#### [Problem to work on]
With the records below as input, work out how many lines include the word "Official". Give only the number.

*** Provided information ***

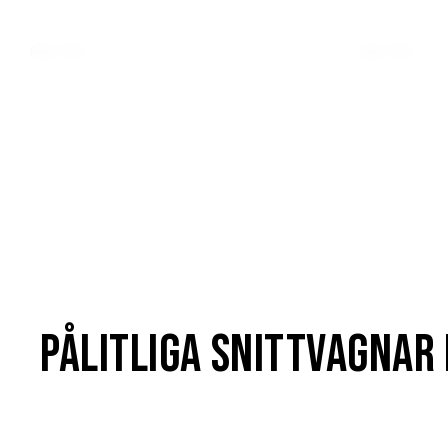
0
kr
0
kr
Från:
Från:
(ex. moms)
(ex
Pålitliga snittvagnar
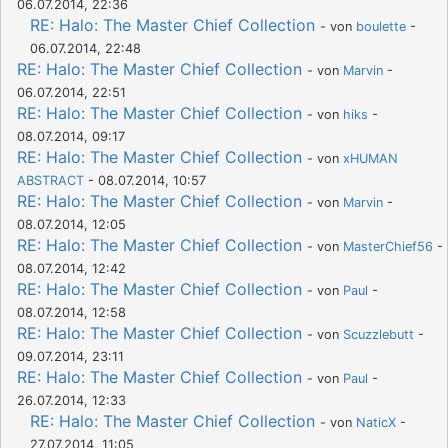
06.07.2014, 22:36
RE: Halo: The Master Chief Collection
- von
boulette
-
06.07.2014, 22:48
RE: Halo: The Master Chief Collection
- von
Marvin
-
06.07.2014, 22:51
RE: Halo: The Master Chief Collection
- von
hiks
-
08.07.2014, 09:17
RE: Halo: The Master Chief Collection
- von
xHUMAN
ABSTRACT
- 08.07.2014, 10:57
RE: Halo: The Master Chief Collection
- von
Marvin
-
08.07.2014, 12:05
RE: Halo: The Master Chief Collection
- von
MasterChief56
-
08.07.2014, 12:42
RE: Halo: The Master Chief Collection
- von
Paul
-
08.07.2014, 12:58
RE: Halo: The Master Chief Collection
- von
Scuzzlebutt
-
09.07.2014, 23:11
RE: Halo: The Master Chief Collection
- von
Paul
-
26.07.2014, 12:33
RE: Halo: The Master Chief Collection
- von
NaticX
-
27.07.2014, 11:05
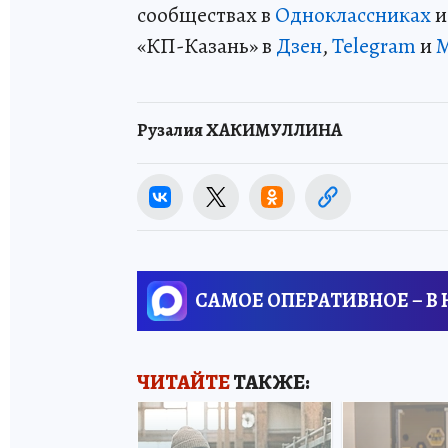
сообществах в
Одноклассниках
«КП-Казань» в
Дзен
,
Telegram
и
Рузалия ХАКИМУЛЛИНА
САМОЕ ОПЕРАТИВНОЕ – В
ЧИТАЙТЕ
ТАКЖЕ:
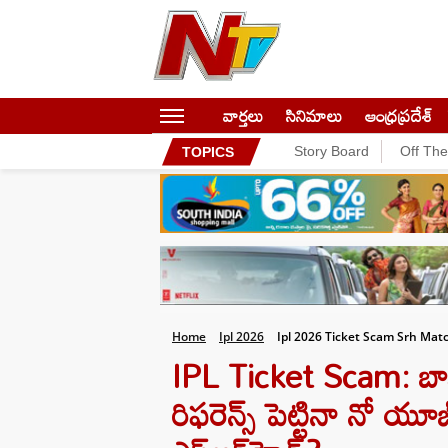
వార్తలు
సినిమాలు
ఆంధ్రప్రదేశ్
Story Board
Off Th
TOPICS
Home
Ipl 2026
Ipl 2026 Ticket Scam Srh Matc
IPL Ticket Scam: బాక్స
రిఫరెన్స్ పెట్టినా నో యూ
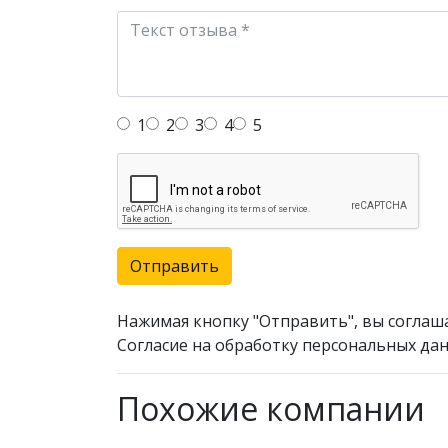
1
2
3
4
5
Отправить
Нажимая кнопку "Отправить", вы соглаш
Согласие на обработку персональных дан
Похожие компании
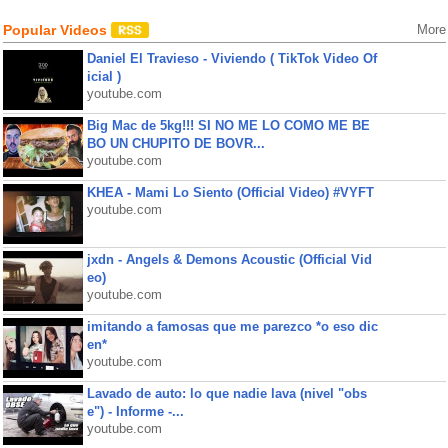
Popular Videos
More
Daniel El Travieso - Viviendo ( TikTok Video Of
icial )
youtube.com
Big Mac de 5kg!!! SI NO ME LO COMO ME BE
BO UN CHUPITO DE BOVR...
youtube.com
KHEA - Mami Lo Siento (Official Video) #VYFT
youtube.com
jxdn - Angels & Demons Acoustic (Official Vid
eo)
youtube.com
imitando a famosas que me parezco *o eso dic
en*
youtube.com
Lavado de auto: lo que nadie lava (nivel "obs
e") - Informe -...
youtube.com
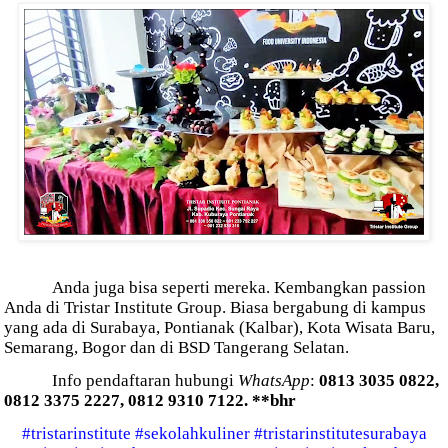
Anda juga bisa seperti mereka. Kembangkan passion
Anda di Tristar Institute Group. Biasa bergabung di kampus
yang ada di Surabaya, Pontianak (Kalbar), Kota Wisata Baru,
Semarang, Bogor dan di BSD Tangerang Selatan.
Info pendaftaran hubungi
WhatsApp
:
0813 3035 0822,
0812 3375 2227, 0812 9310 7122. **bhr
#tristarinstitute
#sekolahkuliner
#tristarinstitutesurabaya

*** End of Provided information ***
*** Provided information ***

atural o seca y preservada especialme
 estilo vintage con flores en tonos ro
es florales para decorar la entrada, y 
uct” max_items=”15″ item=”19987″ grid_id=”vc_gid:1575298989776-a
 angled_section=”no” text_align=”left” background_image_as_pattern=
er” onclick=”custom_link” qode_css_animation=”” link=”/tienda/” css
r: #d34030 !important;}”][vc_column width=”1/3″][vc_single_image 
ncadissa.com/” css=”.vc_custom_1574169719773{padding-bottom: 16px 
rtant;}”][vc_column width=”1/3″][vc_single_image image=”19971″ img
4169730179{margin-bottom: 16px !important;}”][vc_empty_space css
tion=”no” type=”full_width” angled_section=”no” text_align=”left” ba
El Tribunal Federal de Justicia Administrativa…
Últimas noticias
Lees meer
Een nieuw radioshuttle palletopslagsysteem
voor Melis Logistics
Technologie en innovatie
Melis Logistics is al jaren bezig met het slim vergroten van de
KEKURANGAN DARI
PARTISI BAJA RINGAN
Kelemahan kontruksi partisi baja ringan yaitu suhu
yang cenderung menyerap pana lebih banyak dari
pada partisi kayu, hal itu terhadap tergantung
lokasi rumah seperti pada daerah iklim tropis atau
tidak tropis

*** End of Provided information ***

#### [Task response]
2